Zodiac

Here are the tables I got:

$$\begin{eqnarray} t_9^0 & = & (1)\\ t_9^1 & = & (1 2 3 4 5 6 7 8 9)\\ t_9^2 & = & (1 3 5 7 9 2 4 6 8)\\ t_9^3 & = & (1 4 7)(2 5 8)(3 6 9)\\ t_9^4 & = & (1 5 9 4 8 3 7 2 6)\\ t_9^5 & = & (1 6 2 7 3 8 4 9 5)\\ t_9^6 & = & (1 7 4)(2 8 5)(3 9 6)\\ t_9^7 & = & (1 8 6 4 2 9 7 5 3)\\ t_9^8 & = & (1 9 8 7 6 5 4 3 2)\\ \end{eqnarray}$$

$$\begin{eqnarray} t_{10}^0 & = & (1)\\ t_{10}^1 & = & (1 2 3 4 5 6 7 8 9 10)\\ t_{10}^2 & = & (1 3 5 7 9)(2 4 6 8 10)\\ t_{10}^3 & = & (1 4 7 10 3 6 9 2 5 8)\\ t_{10}^4 & = & (1 5 9 3 7)(2 6 10 4 8)\\ t_{10}^5 & = & (1 6)(2 7)(3 8)(4 9)(5 10)\\ t_{10}^6 & = & (1 7 3 9 5)(2 8 4 10 6)\\ t_{10}^7 & = & (1 8 5 2 9 6 3 10 7 4)\\ t_{10}^8 & = & (1 9 7 5 3)(2 10 8 6 4)\\ t_{10}^9 & = & (1 10 9 8 7 6 5 4 3 2) \end{eqnarray}$$

This agrees with my prediction: the number of cycles in $t_n^k$ is the highest common factor of $k$ and $n$. (Of course, $(1)$ really means $(1)(2)(3)\ldots (n)$ so has $n$ cycles.)

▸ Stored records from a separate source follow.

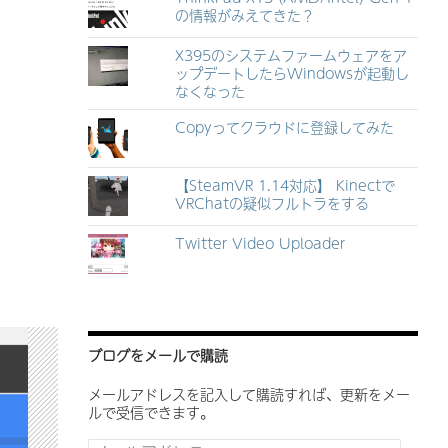
の情報がみえてきた？
X395のシステムファームウェアをア
ップデートしたらWindowsが起動し
なくなった
Copyってクラウドに登録してみた
【SteamVR 1.14対応】 Kinectで
VRChatの疑似フルトラをする
Twitter Video Uploader
ブログをメールで購読
メールアドレスを記入して購読すれば、更新をメー
ルで受信できます。
メ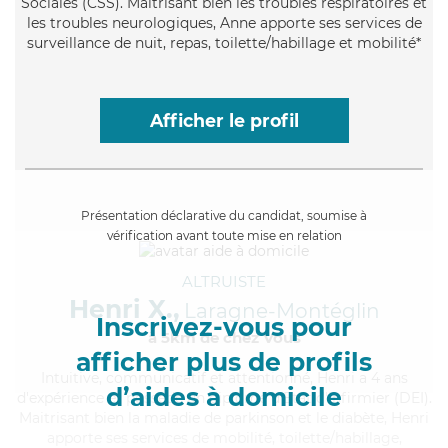
Sociales (CSS). Maitrisant bien les troubles respiratoires et
les troubles neurologiques, Anne apporte ses services de
surveillance de nuit, repas, toilette/habillage et mobilité*
Afficher le profil
Présentation déclarative du candidat, soumise à
vérification avant toute mise en relation
ALTRUISTE
Henri X.,
Laragne-Montéglin
Inscrivez-vous pour
à 5km de chez Vous
afficher plus de profils
Intuitive
, communicatif et attentionné, Henri a 4 ans
d’aides à domicile
d'expérience et possède un diplôme d'Etat d'infirmier (DEI).
Maitrisant bien la maladie de parkinson et le diabète, Henri
apporte ses services de mobilité, toilette/habillage,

In $t_n^1$, consecutive numbers are $1$ apart ($1$, $2$, $3$, \ldots, $n$). When we do this twice, they are two apart, because, for example, $1$ goes to $2$ which goes to $3$ so $1$ goes to $3$. When we work out $t_n^3$, the numbers that were $2$ apart become $3$ apart, because, for example, $1$ goes to $3$ which goes to $4$ so $1$ goes to $4$. It's quite easy to see that this will keep happening, because each time we apply $t_n$ we move the numbers $1$ further apart. So in $t_n^k$ the numbers are $k$ apart. But now we can see that the number of cycles we get will be the highest common factor of $k$ and $n$; this is like the Stars problem mentioned in this question.